EDIT - After making suggested changes the query is slower than before. What ran in 10m 44s is currently at 30m and still running.
I made all of the requested changes except I did not change name of date in Date_Master and I did not drop the QPDate column from QP_Hist. (I have reasons for this and do not see it impacting the performance since I'm not referring to it in the query.)
REVISED QUERY
select x.symbol, x.dmdseqkey, avg(y.volume) as moving_average
from dbo.QP_HISTORY as x
join dbo.QP_HISTORY as y on (x.dmdseqkey between y.dmdseqkey and (y.dmdseqkey + 29))
and (y.symbol = x.symbol)
where x.dmdseqkey >= 20000
group by x.symbol, x.dmdseqkey
order by x.dmdseqkey desc ;
PK on QP_History
ALTER TABLE [dbo].[QP_HISTORY]
ADD CONSTRAINT [PK_QP_HISTORY] PRIMARY KEY CLUSTERED ([Symbol] ASC, DMDSeqKey] ASC)
FK on QP_History
ALTER TABLE [dbo].[QP_HISTORY] ADD CONSTRAINT [FK_QP_HISTORY_DATE_MASTER] FOREIGN KEY([DMDSeqKey]) REFERENCES [dbo].[DATE_MASTER] ([dseqkey])
PK on Date_Master
ALTER TABLE [dbo].[DATE_MASTER]
ADD CONSTRAINT [PK_DATE_MASTER] PRIMARY KEY CLUSTERED ([dseqkey] ASC)
EDIT
HERE IS THE EXECUTION PLAN
First, separate join an filter.
(edit: fixed ON clause)
SELECT x.symbol, x.dseqkey, AVG(y.VOLUME) moving_average
FROM
STOCK_HIST x
JOIN
STOCK_HIST y ON x.dseqkey BETWEEN y.dseqkey AND y.dseqkey+29
AND Y.Symbol=X.Symbol
WHERE x.dseqkey>=29
GROUP BY x.symbol, x.dseqkey
ORDER BY x.dseqkey DESC
Also, what indexes do you have - I'd suggest an index on (dseqkey, symbol) INCLUDE (VOLUME)
Edit 3: you can't have an INCLUDE in a clustered index, my bad.
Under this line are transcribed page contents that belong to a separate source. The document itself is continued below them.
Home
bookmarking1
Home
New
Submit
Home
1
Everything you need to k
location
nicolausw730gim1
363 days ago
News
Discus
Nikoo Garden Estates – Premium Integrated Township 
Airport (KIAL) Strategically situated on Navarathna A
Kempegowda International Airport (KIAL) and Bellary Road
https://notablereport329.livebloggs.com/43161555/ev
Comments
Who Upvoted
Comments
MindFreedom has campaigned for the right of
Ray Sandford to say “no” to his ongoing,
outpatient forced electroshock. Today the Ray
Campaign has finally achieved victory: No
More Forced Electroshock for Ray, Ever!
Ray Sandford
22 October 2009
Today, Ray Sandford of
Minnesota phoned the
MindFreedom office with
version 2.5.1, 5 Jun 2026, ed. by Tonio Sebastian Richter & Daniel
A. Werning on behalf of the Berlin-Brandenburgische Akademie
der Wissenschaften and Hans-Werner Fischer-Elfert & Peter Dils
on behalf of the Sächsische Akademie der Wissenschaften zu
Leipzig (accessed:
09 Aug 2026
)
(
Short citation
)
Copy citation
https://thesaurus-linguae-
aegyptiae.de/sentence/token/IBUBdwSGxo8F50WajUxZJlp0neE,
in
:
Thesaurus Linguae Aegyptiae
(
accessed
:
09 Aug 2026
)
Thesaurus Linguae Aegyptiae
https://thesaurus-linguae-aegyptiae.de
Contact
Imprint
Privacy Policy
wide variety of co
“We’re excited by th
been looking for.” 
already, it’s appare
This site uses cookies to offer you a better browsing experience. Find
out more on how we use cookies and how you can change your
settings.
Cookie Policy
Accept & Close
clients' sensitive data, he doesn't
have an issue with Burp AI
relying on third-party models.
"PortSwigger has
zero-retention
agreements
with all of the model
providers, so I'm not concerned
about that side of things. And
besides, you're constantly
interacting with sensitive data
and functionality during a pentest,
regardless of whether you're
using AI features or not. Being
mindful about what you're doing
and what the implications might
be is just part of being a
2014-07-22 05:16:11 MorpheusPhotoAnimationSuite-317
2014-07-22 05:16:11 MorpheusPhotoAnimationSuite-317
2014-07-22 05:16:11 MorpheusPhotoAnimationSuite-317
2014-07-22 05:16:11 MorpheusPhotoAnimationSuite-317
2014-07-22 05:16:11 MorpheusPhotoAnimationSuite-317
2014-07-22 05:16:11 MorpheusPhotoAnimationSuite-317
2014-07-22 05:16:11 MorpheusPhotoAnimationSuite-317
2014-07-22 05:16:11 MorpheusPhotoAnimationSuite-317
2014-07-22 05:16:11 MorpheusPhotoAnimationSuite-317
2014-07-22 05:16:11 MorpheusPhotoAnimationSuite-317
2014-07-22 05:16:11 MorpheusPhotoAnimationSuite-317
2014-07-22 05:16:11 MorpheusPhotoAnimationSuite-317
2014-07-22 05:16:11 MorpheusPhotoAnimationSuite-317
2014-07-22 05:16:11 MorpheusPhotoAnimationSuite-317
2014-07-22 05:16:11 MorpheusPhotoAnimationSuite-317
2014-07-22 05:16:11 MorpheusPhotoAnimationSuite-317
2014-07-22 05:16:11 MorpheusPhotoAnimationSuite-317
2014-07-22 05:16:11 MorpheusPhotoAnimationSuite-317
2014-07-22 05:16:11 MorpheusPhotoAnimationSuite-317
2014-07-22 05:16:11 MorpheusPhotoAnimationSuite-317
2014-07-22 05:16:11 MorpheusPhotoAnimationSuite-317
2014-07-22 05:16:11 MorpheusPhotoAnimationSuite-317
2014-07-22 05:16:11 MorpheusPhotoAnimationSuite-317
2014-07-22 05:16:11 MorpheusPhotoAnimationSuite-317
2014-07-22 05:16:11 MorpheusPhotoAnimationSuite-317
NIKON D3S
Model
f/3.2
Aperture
Your syntax is OK.
Please try these permutations... the aim is find the best index for the JOIN and WHERE, followed with the ORDER BY.
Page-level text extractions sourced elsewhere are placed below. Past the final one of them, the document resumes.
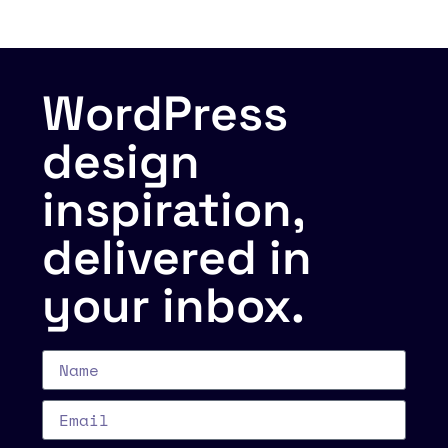
WordPress
design
inspiration,
delivered in
your inbox.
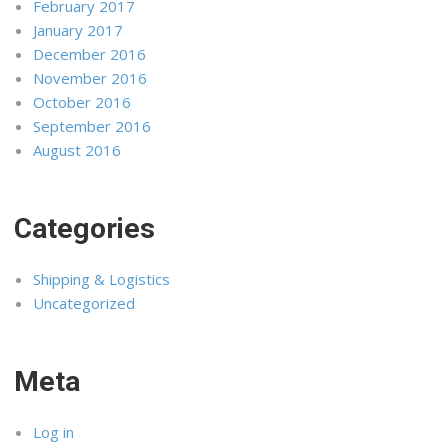
February 2017
January 2017
December 2016
November 2016
October 2016
September 2016
August 2016
Categories
Shipping & Logistics
Uncategorized
Meta
Log in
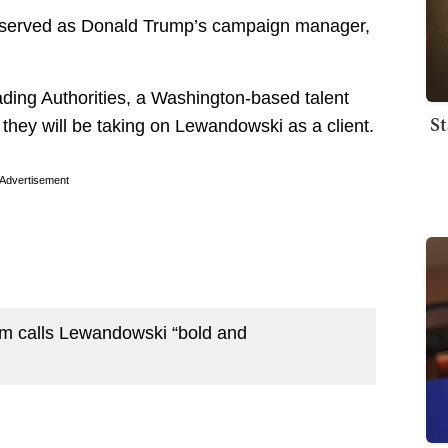
ly served as Donald Trump’s campaign manager,
ading Authorities, a Washington-based talent
St
 they will be taking on Lewandowski as a client.
Advertisement
irm calls Lewandowski “bold and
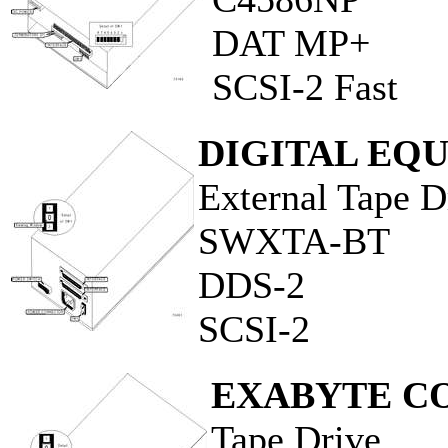
DAT MP+
SCSI-2 Fast
DIGITAL EQ
External Tape D
SWXTA-BT
DDS-2
SCSI-2
EXABYTE C
Tape Drive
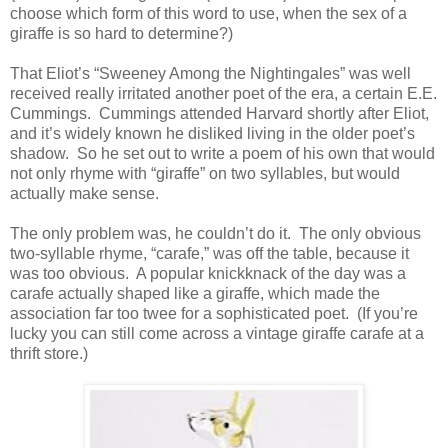
choose which form of this word to use, when the sex of a
giraffe is so hard to determine?)
That Eliot’s “Sweeney Among the Nightingales” was well
received really irritated another poet of the era, a certain E.E.
Cummings. Cummings attended Harvard shortly after Eliot,
and it’s widely known he disliked living in the older poet’s
shadow. So he set out to write a poem of his own that would
not only rhyme with “giraffe” on two syllables, but would
actually make sense.
The only problem was, he couldn’t do it. The only obvious
two-syllable rhyme, “carafe,” was off the table, because it
was too obvious. A popular knickknack of the day was a
carafe actually shaped like a giraffe, which made the
association far too twee for a sophisticated poet. (If you’re
lucky you can still come across a vintage giraffe carafe at a
thrift store.)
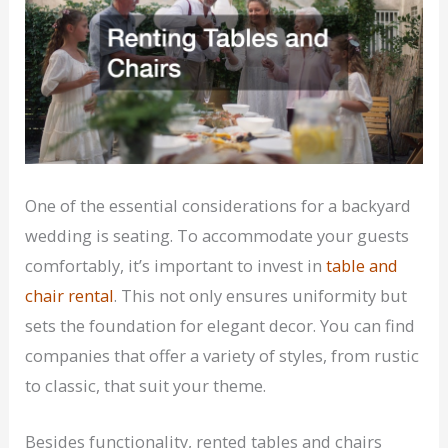
One of the essential considerations for a backyard
wedding is seating. To accommodate your guests
comfortably, it’s important to invest in
table and
chair rental
. This not only ensures uniformity but
sets the foundation for elegant decor. You can find
companies that offer a variety of styles, from rustic
to classic, that suit your theme.
Besides functionality, rented tables and chairs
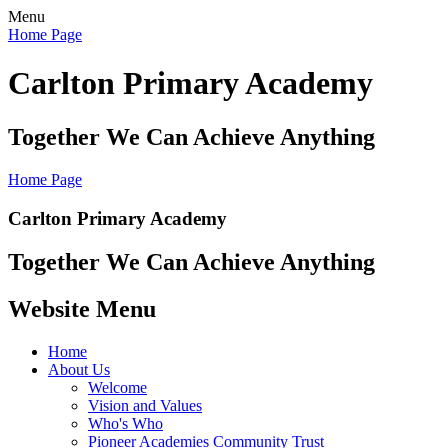
Menu
Home Page
Carlton Primary Academy
Together We Can Achieve Anything
Home Page
Carlton Primary Academy
Together We Can Achieve Anything
Website Menu
Home
About Us
Welcome
Vision and Values
Who's Who
Pioneer Academies Community Trust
CREATE UNIQUE CLUSTERED INDEX [ix_STOCK_HIST] ON [dbo].[STOCK_HIST] (...
...[Symbol] ASC, [dseqkey] ASC, [Volume] ASC )
...[dseqkey] ASC, [Symbol] ASC, [Volume] ASC )
...[Symbol] ASC, [dseqkey] DESC, [Volume] ASC )
...[dseqkey] DESC, [Symbol] ASC, [Volume] ASC )
SQL Server does not support LAG or LEAD clauses available in Oracle and PostgreSQL, neither does it support session variables like MySQL.
Calculating aggregates against moving windows is a pain in SQL Server.
So God knows I hate to say this, however, in this case a CURSOR based solution may be more efficient.
try putting a clustered index on the view. that will make the view persisted to disk like a normal table and your tables won't have to be accessed every time.
that should speed things up a bit.
for better answer please post the link to your original question to see if a better solution can be found.
OK, so I'll start from the end. I would like to achieve this model.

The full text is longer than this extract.